-- Exercise inputs follows --

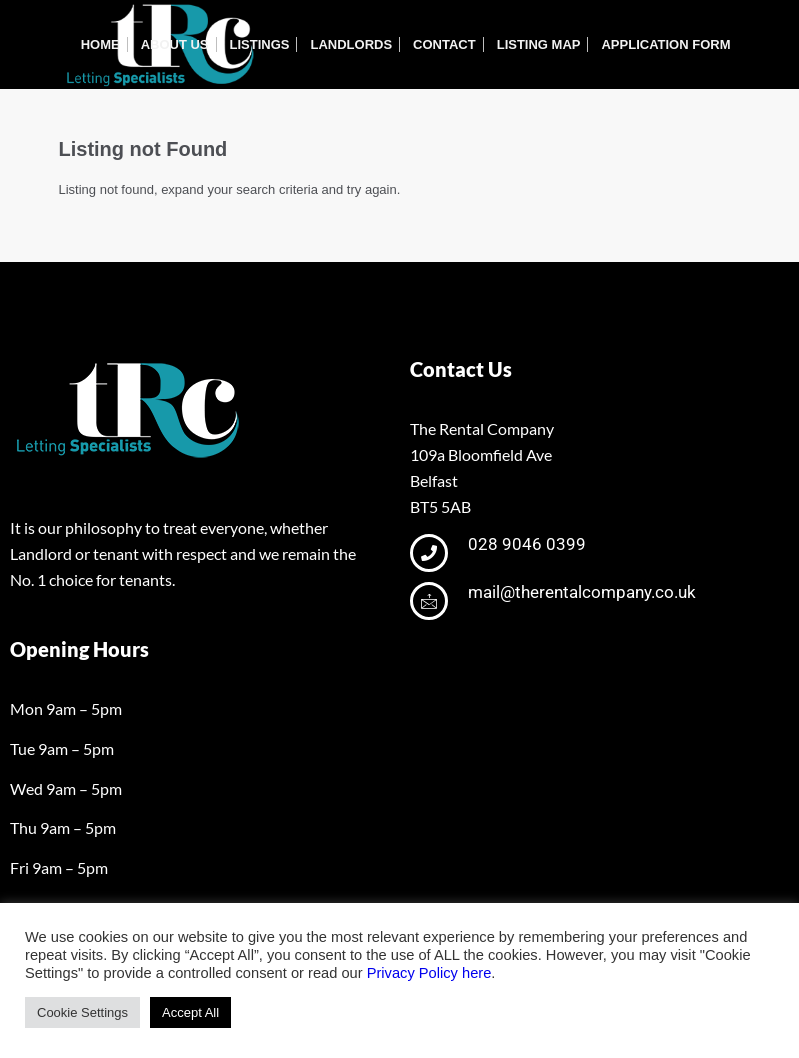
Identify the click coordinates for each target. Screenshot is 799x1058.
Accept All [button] (190, 1012)
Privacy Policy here (429, 973)
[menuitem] (100, 45)
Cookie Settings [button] (82, 1012)
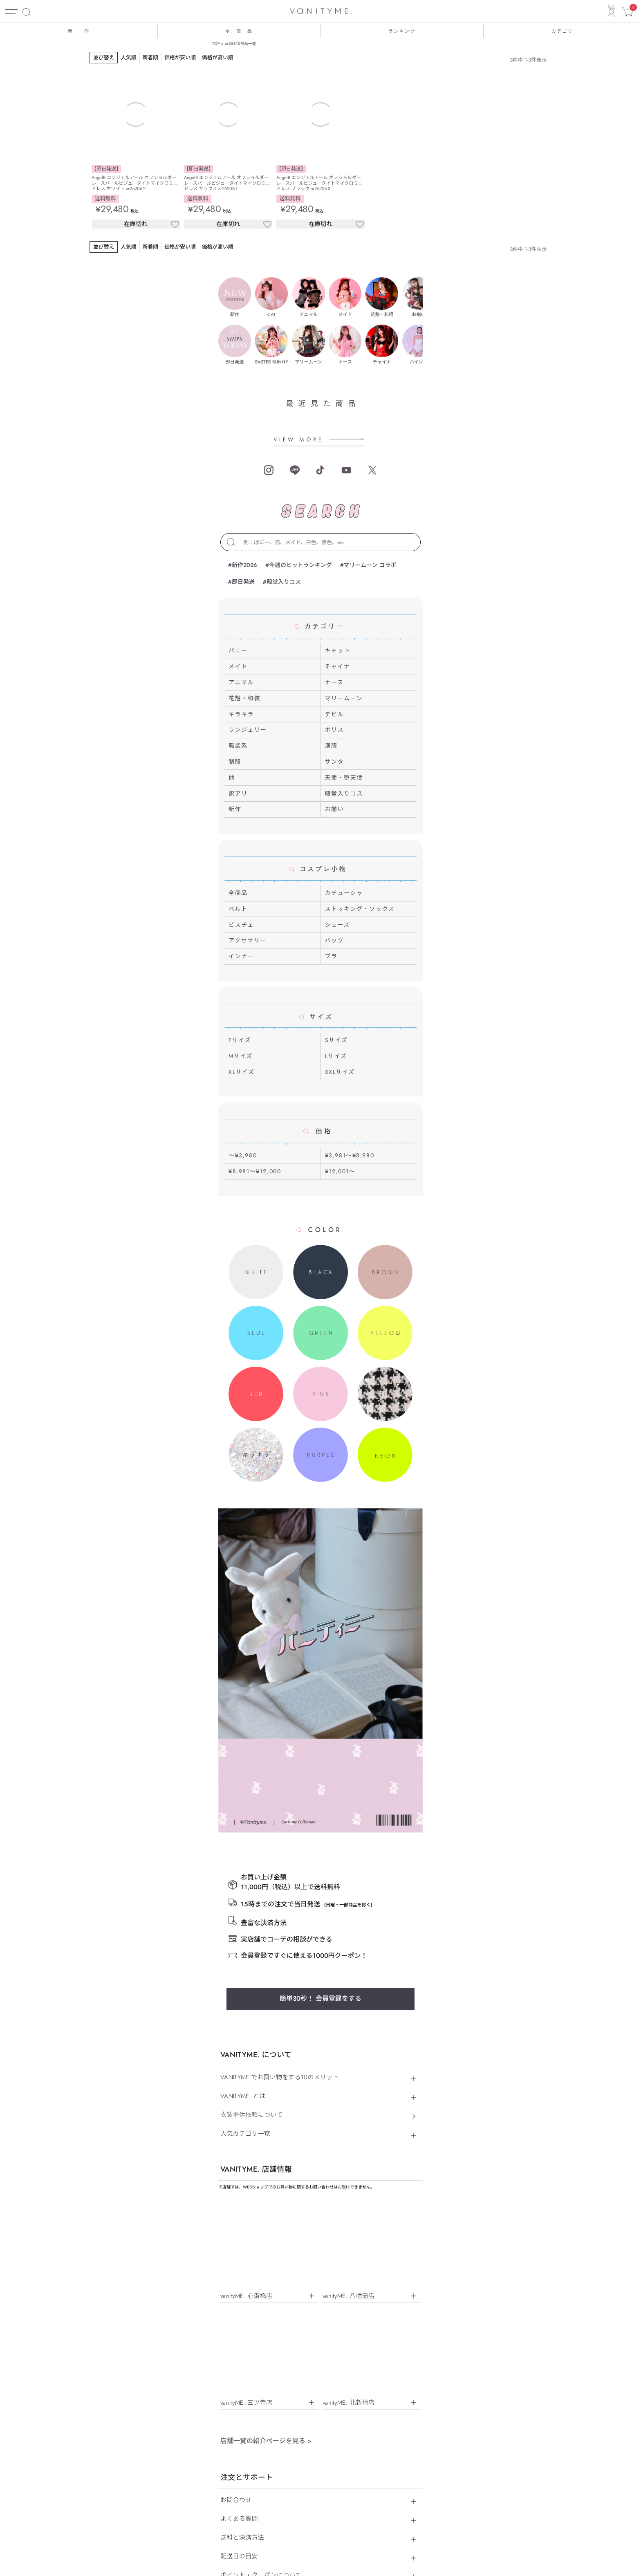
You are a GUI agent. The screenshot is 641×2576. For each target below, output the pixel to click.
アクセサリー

-- Exercise inputs concluded --

What is required. Without including the pictures, copy all of the data exactly.

Answer for the task.
Identify the click coordinates for each target. Screenshot is 799x1058.
Accept All [button] (190, 1012)
Privacy Policy here (429, 973)
[menuitem] (100, 45)
Cookie Settings [button] (82, 1012)
You are a GUI agent. The screenshot is 641×2576. For each target below, output the pixel to click.
アクセサリー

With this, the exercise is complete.